#### DESCRIPTION OF THE TASK
Copy every line of the data that includes the string "PREVIEW".

Document layout detection data

────────

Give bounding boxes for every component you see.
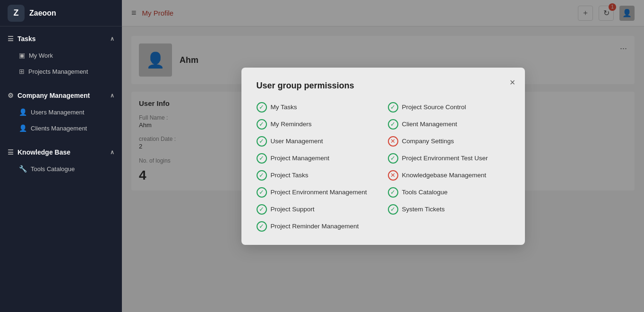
sidebar-section-tasks-header[interactable]: ☰ Tasks ∧ — [0, 30, 122, 47]
permission-label-project-management: Project Management — [271, 155, 330, 162]
permission-my-tasks: ✓My Tasks — [257, 102, 378, 113]
denied-icon: ✕ — [388, 170, 398, 181]
allowed-icon: ✓ — [257, 136, 267, 147]
permission-label-user-management: User Management — [271, 138, 323, 145]
sidebar-item-projects-management[interactable]: ⊞ Projects Management — [0, 63, 122, 79]
permission-system-tickets: ✓System Tickets — [388, 204, 510, 215]
permission-label-project-tasks: Project Tasks — [271, 172, 309, 179]
modal-title: User group permissions — [257, 81, 510, 91]
clients-label: Clients Management — [31, 125, 87, 132]
app-name: Zaeoon — [29, 9, 56, 17]
allowed-icon: ✓ — [257, 153, 267, 164]
allowed-icon: ✓ — [388, 187, 398, 198]
permission-project-management: ✓Project Management — [257, 153, 378, 164]
users-label: Users Management — [31, 109, 84, 116]
sidebar-section-knowledge-base: ☰ Knowledge Base ∧ 🔧 Tools Catalogue — [0, 140, 122, 181]
projects-label: Projects Management — [28, 68, 88, 75]
allowed-icon: ✓ — [257, 221, 267, 232]
allowed-icon: ✓ — [388, 102, 398, 113]
denied-icon: ✕ — [388, 136, 398, 147]
clients-icon: 👤 — [19, 124, 27, 132]
allowed-icon: ✓ — [257, 170, 267, 181]
permissions-modal: User group permissions × ✓My Tasks✓Proje… — [241, 68, 525, 245]
permission-project-support: ✓Project Support — [257, 204, 378, 215]
allowed-icon: ✓ — [388, 119, 398, 130]
company-chevron: ∧ — [110, 92, 114, 99]
permission-tools-catalogue: ✓Tools Catalogue — [388, 187, 510, 198]
permission-knowledgebase-management: ✕Knowledgebase Management — [388, 170, 510, 181]
sidebar-item-clients-management[interactable]: 👤 Clients Management — [0, 120, 122, 136]
kb-icon: ☰ — [8, 148, 14, 156]
projects-icon: ⊞ — [19, 68, 25, 75]
permission-company-settings: ✕Company Settings — [388, 136, 510, 147]
modal-close-button[interactable]: × — [510, 77, 515, 88]
permission-label-project-reminder-management: Project Reminder Management — [271, 223, 359, 230]
permission-project-reminder-management: ✓Project Reminder Management — [257, 221, 378, 232]
company-section-label: Company Management — [17, 92, 90, 99]
permission-label-system-tickets: System Tickets — [402, 206, 445, 213]
permission-label-knowledgebase-management: Knowledgebase Management — [402, 172, 487, 179]
modal-overlay: User group permissions × ✓My Tasks✓Proje… — [122, 0, 644, 312]
sidebar: Z Zaeoon ☰ Tasks ∧ ▣ My Work ⊞ Projects … — [0, 0, 122, 312]
sidebar-item-tools-catalogue[interactable]: 🔧 Tools Catalogue — [0, 161, 122, 177]
permission-user-management: ✓User Management — [257, 136, 378, 147]
permission-project-tasks: ✓Project Tasks — [257, 170, 378, 181]
permission-project-environment-management: ✓Project Environment Management — [257, 187, 378, 198]
permission-label-tools-catalogue: Tools Catalogue — [402, 189, 448, 196]
permission-label-my-tasks: My Tasks — [271, 104, 297, 111]
sidebar-section-company: ⚙ Company Management ∧ 👤 Users Managemen… — [0, 83, 122, 140]
sidebar-section-tasks: ☰ Tasks ∧ ▣ My Work ⊞ Projects Managemen… — [0, 26, 122, 83]
kb-chevron: ∧ — [110, 149, 114, 156]
company-icon: ⚙ — [8, 92, 14, 99]
allowed-icon: ✓ — [257, 187, 267, 198]
sidebar-section-kb-header[interactable]: ☰ Knowledge Base ∧ — [0, 144, 122, 161]
my-work-label: My Work — [29, 52, 53, 59]
tasks-icon: ☰ — [8, 35, 14, 43]
permission-project-source-control: ✓Project Source Control — [388, 102, 510, 113]
tools-icon: 🔧 — [19, 165, 27, 173]
permission-label-project-environment-test-user: Project Environment Test User — [402, 155, 488, 162]
allowed-icon: ✓ — [257, 102, 267, 113]
allowed-icon: ✓ — [257, 119, 267, 130]
permission-my-reminders: ✓My Reminders — [257, 119, 378, 130]
permission-client-management: ✓Client Management — [388, 119, 510, 130]
permissions-grid: ✓My Tasks✓Project Source Control✓My Remi… — [257, 102, 510, 232]
permission-label-company-settings: Company Settings — [402, 138, 454, 145]
my-work-icon: ▣ — [19, 52, 25, 59]
permission-label-project-source-control: Project Source Control — [402, 104, 466, 111]
sidebar-item-my-work[interactable]: ▣ My Work — [0, 47, 122, 63]
sidebar-item-users-management[interactable]: 👤 Users Management — [0, 104, 122, 120]
tools-label: Tools Catalogue — [31, 165, 75, 173]
tasks-section-label: Tasks — [17, 35, 36, 43]
main-content: ≡ My Profile ＋ ↻ 1 👤 👤 Ahm ··· User Info… — [122, 0, 644, 312]
allowed-icon: ✓ — [388, 204, 398, 215]
kb-section-label: Knowledge Base — [17, 148, 70, 156]
sidebar-section-company-header[interactable]: ⚙ Company Management ∧ — [0, 87, 122, 104]
users-icon: 👤 — [19, 108, 27, 116]
permission-project-environment-test-user: ✓Project Environment Test User — [388, 153, 510, 164]
tasks-chevron: ∧ — [110, 35, 114, 42]
allowed-icon: ✓ — [257, 204, 267, 215]
permission-label-project-environment-management: Project Environment Management — [271, 189, 367, 196]
logo-icon: Z — [8, 5, 25, 22]
permission-label-client-management: Client Management — [402, 121, 457, 128]
permission-label-project-support: Project Support — [271, 206, 315, 213]
allowed-icon: ✓ — [388, 153, 398, 164]
sidebar-logo[interactable]: Z Zaeoon — [0, 0, 122, 26]
permission-label-my-reminders: My Reminders — [271, 121, 312, 128]
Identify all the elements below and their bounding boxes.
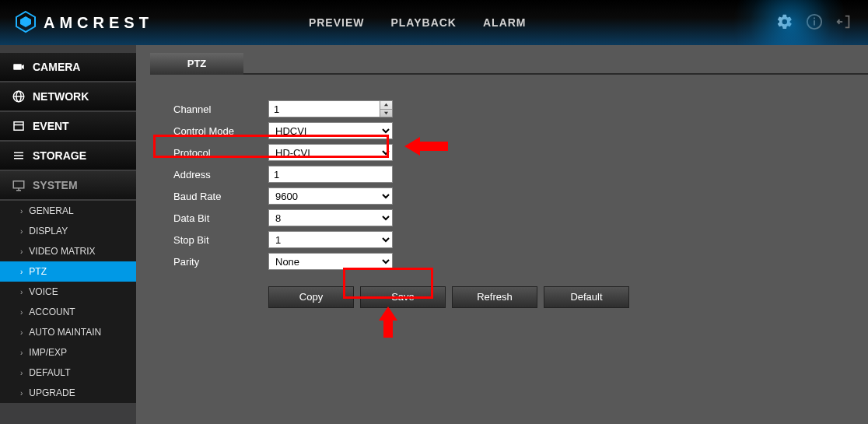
svg-rect-5 [13,64,22,70]
nav-icons [776,13,852,33]
sidebar-item-event[interactable]: EVENT [0,112,136,140]
sub-item-general[interactable]: ›GENERAL [0,201,136,221]
protocol-select[interactable]: HD-CVI [268,144,393,161]
stop-bit-select[interactable]: 1 [268,231,393,248]
brand: AMCREST [14,10,153,36]
control-mode-select[interactable]: HDCVI [268,122,393,139]
nav-tab-alarm[interactable]: ALARM [483,16,527,29]
sidebar-label: SYSTEM [33,179,78,191]
label-control-mode: Control Mode [173,125,268,137]
sub-item-imp-exp[interactable]: ›IMP/EXP [0,342,136,363]
label-address: Address [173,169,268,180]
logout-icon[interactable] [835,13,852,33]
svg-marker-17 [384,103,388,106]
sidebar-item-system[interactable]: SYSTEM [0,171,136,199]
sub-item-display[interactable]: ›DISPLAY [0,221,136,241]
settings-icon[interactable] [776,13,793,33]
system-icon [9,178,28,192]
brand-text: AMCREST [44,14,153,32]
sidebar-item-network[interactable]: NETWORK [0,82,136,110]
copy-button[interactable]: Copy [268,286,354,308]
label-stop-bit: Stop Bit [173,234,268,246]
save-button[interactable]: Save [360,286,446,308]
annotation-arrow-save [376,307,400,340]
label-channel: Channel [173,103,268,115]
sidebar-item-storage[interactable]: STORAGE [0,142,136,170]
sidebar-label: STORAGE [33,149,86,162]
label-data-bit: Data Bit [173,212,268,224]
sub-item-auto-maintain[interactable]: ›AUTO MAINTAIN [0,322,136,342]
content-tabs: PTZ [150,53,868,75]
nav-tab-preview[interactable]: PREVIEW [309,16,365,29]
sub-item-voice[interactable]: ›VOICE [0,282,136,302]
svg-rect-4 [814,17,815,19]
sidebar-label: NETWORK [33,90,89,103]
sidebar: CAMERA NETWORK EVENT STORAGE SYSTEM [0,45,136,424]
sub-item-ptz[interactable]: ›PTZ [0,261,136,282]
spin-down-icon[interactable] [380,110,392,117]
content-pane: PTZ Channel Control Mode HDCVI Protocol … [136,45,868,424]
sub-item-video-matrix[interactable]: ›VIDEO MATRIX [0,241,136,261]
camera-icon [9,60,28,74]
svg-rect-9 [14,122,23,131]
spin-up-icon[interactable] [380,101,392,110]
baud-rate-select[interactable]: 9600 [268,187,393,205]
svg-marker-20 [379,307,397,338]
ptz-form: Channel Control Mode HDCVI Protocol HD-C… [150,75,868,308]
refresh-button[interactable]: Refresh [452,286,537,308]
storage-icon [9,149,28,163]
sub-item-upgrade[interactable]: ›UPGRADE [0,383,136,403]
event-icon [9,119,28,133]
top-bar: AMCREST PREVIEW PLAYBACK ALARM [0,0,868,45]
data-bit-select[interactable]: 8 [268,209,393,226]
sidebar-label: EVENT [33,120,69,132]
content-tab-ptz[interactable]: PTZ [150,53,243,75]
address-input[interactable] [268,166,393,183]
nav-tab-playback[interactable]: PLAYBACK [390,16,457,29]
parity-select[interactable]: None [268,253,393,270]
nav-tabs: PREVIEW PLAYBACK ALARM [309,16,527,29]
label-parity: Parity [173,256,268,268]
svg-rect-3 [814,20,815,25]
network-icon [9,89,28,103]
sidebar-item-camera[interactable]: CAMERA [0,53,136,81]
svg-rect-14 [13,181,24,188]
svg-marker-1 [20,16,31,27]
logo-icon [14,10,37,36]
system-submenu: ›GENERAL ›DISPLAY ›VIDEO MATRIX ›PTZ ›VO… [0,201,136,403]
svg-marker-18 [384,112,388,114]
channel-spinner[interactable] [380,100,393,117]
sub-item-account[interactable]: ›ACCOUNT [0,302,136,322]
label-protocol: Protocol [173,147,268,159]
sub-item-default[interactable]: ›DEFAULT [0,363,136,383]
info-icon[interactable] [806,13,823,33]
default-button[interactable]: Default [544,286,629,308]
sidebar-label: CAMERA [33,61,80,73]
label-baud: Baud Rate [173,191,268,202]
channel-input[interactable] [268,100,380,117]
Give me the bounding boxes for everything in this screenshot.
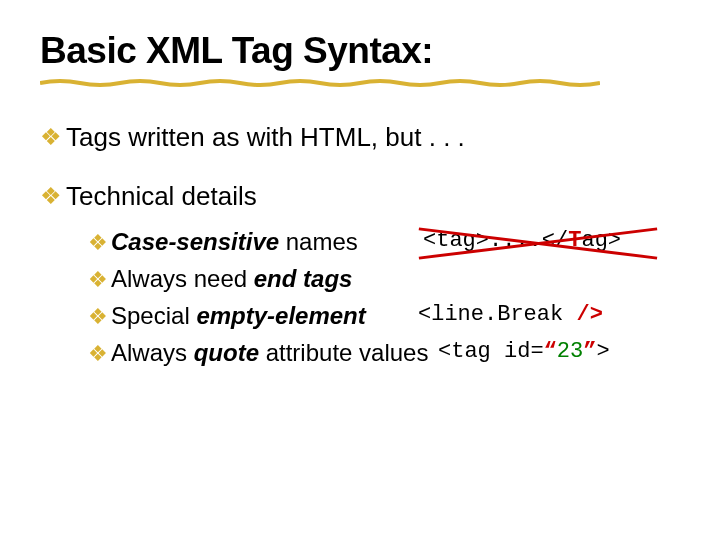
code-highlight-text: “ [544, 339, 557, 364]
slide-container: Basic XML Tag Syntax: ❖ Tags written as … [0, 0, 720, 368]
strikethrough-x-icon [418, 226, 658, 258]
bullet-level1: ❖ Technical details [40, 181, 680, 212]
code-highlight-text: /> [576, 302, 602, 327]
emphasis-text: Case-sensitive [111, 228, 279, 255]
code-value-text: 23 [557, 339, 583, 364]
bullet-text: Technical details [66, 181, 257, 212]
bullet-icon: ❖ [88, 303, 108, 331]
sub-bullet-text: Case-sensitive names [111, 228, 358, 256]
bullet-text: Tags written as with HTML, but . . . [66, 122, 465, 153]
code-highlight-text: ” [583, 339, 596, 364]
sub-bullet: ❖ Always need end tags [88, 265, 680, 294]
plain-text: names [279, 228, 358, 255]
code-example-quote: <tag id=“23”> [438, 339, 610, 364]
bullet-icon: ❖ [88, 229, 108, 257]
plain-text: Special [111, 302, 196, 329]
plain-text: Always need [111, 265, 254, 292]
plain-text: Always [111, 339, 194, 366]
plain-text: attribute values [259, 339, 428, 366]
bullet-icon: ❖ [40, 181, 62, 211]
code-example-empty: <line.Break /> [418, 302, 603, 327]
code-text: <tag id= [438, 339, 544, 364]
sub-bullet-text: Always quote attribute values [111, 339, 428, 367]
slide-body: ❖ Tags written as with HTML, but . . . ❖… [40, 122, 680, 368]
sub-bullet-text: Always need end tags [111, 265, 352, 293]
code-text: <line.Break [418, 302, 576, 327]
sub-bullet: ❖ Special empty-element <line.Break /> [88, 302, 680, 331]
sub-bullet: ❖ Always quote attribute values <tag id=… [88, 339, 680, 368]
sub-bullet-list: ❖ Case-sensitive names <tag>....</Tag> ❖… [88, 228, 680, 368]
sub-bullet-text: Special empty-element [111, 302, 366, 330]
emphasis-text: empty-element [196, 302, 365, 329]
bullet-icon: ❖ [88, 340, 108, 368]
bullet-level1: ❖ Tags written as with HTML, but . . . [40, 122, 680, 153]
slide-title: Basic XML Tag Syntax: [40, 30, 680, 72]
code-text: > [596, 339, 609, 364]
bullet-icon: ❖ [88, 266, 108, 294]
sub-bullet: ❖ Case-sensitive names <tag>....</Tag> [88, 228, 680, 257]
emphasis-text: quote [194, 339, 259, 366]
title-underline [40, 78, 600, 88]
bullet-icon: ❖ [40, 122, 62, 152]
emphasis-text: end tags [254, 265, 353, 292]
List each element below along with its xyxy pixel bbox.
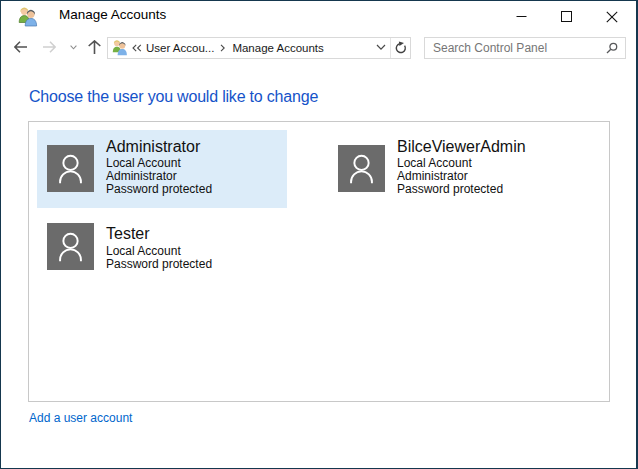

────────

#### EXERCISE RESPONSE
nav-tab-preview[interactable]: PREVIEW [309,16,365,29]
top-bar: AMCREST PREVIEW PLAYBACK ALARM [0,0,868,45]
nav-tabs: PREVIEW PLAYBACK ALARM [309,16,527,29]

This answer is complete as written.